Однако за этим почти незаметным жестом ничего не стояло — никаких взаимных душевных движений, никаких переживаний или воспоминаний.
Ничего — обычное совпадение, совершенная пустота.
Так часто бывает…
Румын тогда оглянулся и тоже зачем-то улыбнулся мужику в гимнастерке.
На Щипок пришли, когда уже начало смеркаться.
Отец прошел в дом, и уже откуда-то из глубины барака донеслось:
— Может, пора уже?
— Не-а, — Румянцев сел на скамейку и стал болтать ногами.
Так и сидел, трясся всем телом, цепенел, впадал в забытье, пока вдруг не услышал откуда-то сверху:
— Румын, а Румын, ты чео — дурак? — Вожега высунулся из окна почти целиком, кривлялся и вертел указательным пальцем у виска.
— Выйдешь, убью! — проговорил Румын в ответ скорее механически, не придавая словам какого-то особого смысла, но тут же и очнулся, вышел из внутренней неподвижности, встал и поплелся домой.
И это уже потом, проходя мимо двери с криво нарисованной на ней белой краской цифрой 14, размахнулся и со всей силой ударил в нее кулаком.
Убил, стало быть.
А Вожега так и остался стоять у окна, даже не повернулся к двери, хотя мог спрятаться за шкаф или под кровать, но не сделал этого.
Интересное совпадение: апостол Петр заранее узнал, что будет подвержен мучительной казни на кресте, ученики упрашивали его спасаться бегством, благо такая возможность предоставилась, но Петр отказался, сославшись на то, что Сам Спаситель заповедал ему совершить восхождение на крест.

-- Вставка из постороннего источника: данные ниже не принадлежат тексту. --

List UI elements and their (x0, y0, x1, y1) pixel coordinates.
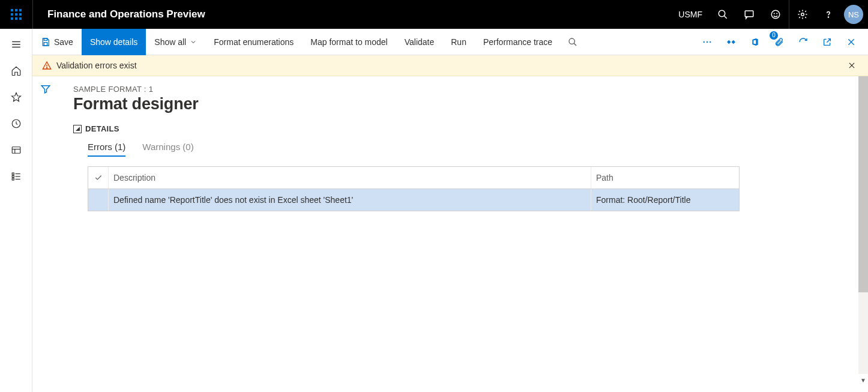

И спустя годы с высоты второго этажа можно было разглядеть большой, прямоугольный в плане двор, с одной стороны упиравшийся в какие-то покосившиеся деревянные постройки и целую гору лысых автомобильных покрышек, а с двух других огороженный забором, прибитым прямо к деревьям.
А еще у самого подъезда стояла скамейка, на которую Зофья Сергеевна всякий раз демонстративно ложилась, видимо, воображала себе, что лежит таким образом в тесном гробу.
Притворялась, конечно, старая дура!
Лежала неподвижно, боясь свалиться на землю, скрещивала руки на груди, следила за дыханием, считала до ста и еще раз до ста, пока не задремывала и не начинала похрапывать, как бы перекатывая внутри собственной гортани мелкие, обточенные прерывистым дыханием-прибоем камешки.
Грохот катающейся под кроватью гантели.
Грохот булыжников, перетаскиваемых подводным течением.
Грохот шагов в коридоре.
Грохот стальных колес на рельсовых стыках.
Вожега оглянулся, а со стен на него смотрели фотографии каких-то людей — мужчин в военной форме, женщин в длинных, доходивших им до самых пят пальто, стариков с абсолютно остекленевшими глазами и, соответственно, устремленными прямо перед собой слабоумными взглядами, детей, в неестественных позах замерших рядом то ли с новогодней елкой, то ли с огромным домашним растением, живущим в деревянной, обклеенной старыми газетами кадке.